Two Factor Auth for Freepbx


#1

is there a Two Factor Auth solution for logging into the management interface of Freepbx? I did a search and found one person who asked this and there was supposedly 1 reply, but its been removed and the topic was closed. So figured I would ask again. Maybe a Sangoma Module or something?

Thank you


(Communication Technologies) #2

Not that I am aware of, but you could put the admin interface on a secure subnet that requires 2FA to access, then once on, login to the PBX.


#3

Who are you trying to protect it from?

Automated tools that scan every IPv4 address, looking for vulnerabilities? With proper firewall setup, random scanners should not even discover that you have a PBX, let alone get access to the admin login page.

An outsider targeting your system specifically, e.g. a competitor? Do one or more of:

  1. Allow access from only a few whitelisted IP addresses.
  2. Require VPN access to the server (secured by certificates), with the admin page accessible via the VPN.
  3. Use SSH port forwarding to access the admin page.

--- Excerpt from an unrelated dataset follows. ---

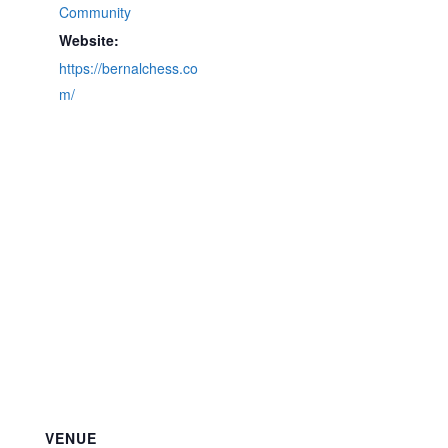
Community
Website:
https://bernalchess.co
m/
VENUE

Someone who knows the technical details of your system, e.g. a disgruntled employee or former employee? This is a tough problem and if the attacker is sufficiently skilled or well funded, she will succeed. Be aware that conventional 2FA may not help – if the enemy can stage an MITM attack, the session can be hijacked after an authorized user logs in. Also, social engineering can defeat many 2FA schemes.


(Dave Burgess) #4

I like @Stewart1 's ideas for most users, but I’m dealing with some 2FA requirements on a different system and have a passing interest in this. If you are working from the NIST RMF or military STIG perspective, there might be some reasons for adding more stringent requirements, For other NIST RMF requirements, you have lots of leeway when it comes to 2FA.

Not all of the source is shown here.